SAA and the South Africa government mounted a high-profile evacuation of South Africans from Wuhan in mid-March. The airline has also repatriated citizens from a host of other countries.

But an additional flight, planned for June, was shelved.

"SAA was willing to transport these passengers from China to South Africa. We need to appreciate that it is under abnormal circumstances," Tlali Tlali, the airline's spokesperson told CNN, adding that SAA needed permission from both governments.

"We obtained permission from the South African government, but we are still waiting for approval from the other end."

That left Myburgh, Johannie and the Air Zimbabwe 767 to do what South Africa's national carrier could not. Myburgh credits Zimbabwean diplomats, trying to get their own citizens home too, for smoothing the way with Chinese officials.

The paperwork, though, was just one of the hurdles.

A COMPLICATED VOYAGE

Plotting a route that would make a frequent flyer's eyes water, the plane and crew began their journey from Zimbabwe in mid-July.

They flew from Harare to Johannesburg, and on to Bangkok, before heading to Kuala Lumpur, where they picked up stranded commercial seafarers from China. The sailors' company helped bear the costs of the charter.

From Kuala Lumpur, they headed to Guangzhou, then back to Kuala Lumpur -- since they weren't authorized to take domestic routes in China -- and on to Wuhan, to pick up most of the South Africans, before eventually making it back to Johannesburg.

The Bangkok leg had to be added when the 767's engine broke -- stranding the South Africans for another two weeks. Myburgh had charged US$1,000 for each repatriation; he ended up paying for their hotels and meals.

For the hundred-odd passengers, many who had become like family to each other, it was just the latest in a long series of disappointments. Some had run out of money by then, so they helped to crowdfund support.

"You are waiting for something to go wrong. So when that happened with the engine -- we laughed and there was literally nothing else we could do. Our motto was: 'It is what it is,'" said Johannie.

A new engine for the 767 made its own journey: from Harare, to Amsterdam, to Luxor, to Taipei and then on to Bangkok.

Myburgh said he never contemplated refunding the passengers and pulling the plug.

"How can I go sit now in the garden and have a whisky and have a BBQ because I made it easier for myself, but all these people are stuck there? It can't happen that way -- you have to do whatever is possible," he said.

As the passengers and crew waited for days for the new engine, Myburgh's credit card bills piled up. He says he ended up losing "lots and lots" of money on the repatriation, but believed that if he pulled the seemingly impossible off, future flights could help his business survive in these difficult times.

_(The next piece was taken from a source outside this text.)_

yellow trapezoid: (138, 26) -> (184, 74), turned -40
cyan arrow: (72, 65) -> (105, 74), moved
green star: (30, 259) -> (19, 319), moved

Then, in mid-July, after months of waiting, and weeks of disappointments, Johannie and the group from China were finally on their way home.

"When we took off from [Kuala Lumpur], I literally broke down. And then at the same time it was like the weight of the world was taken off your shoulders. When we landed, it was so surreal, there many tears," said Johannie.

The South African government told CNN it is compelled to help all citizens abroad, and said it had facilitated the South Africans' flight approvals and organized their quarantine on landing.

That's where Johannie and her fellow passengers are now spending two weeks, in a sprawling complex east of Johannesburg. They still trade WhatsApp messages and wave to each other from their porches during the isolation. But at least they are home.

Johannie says their months-long ordeal is over thanks to just one man. A man she has never met.

"I called him my guardian angel from day one, because that is literally what he was. He is literally the only one who could help us," she said.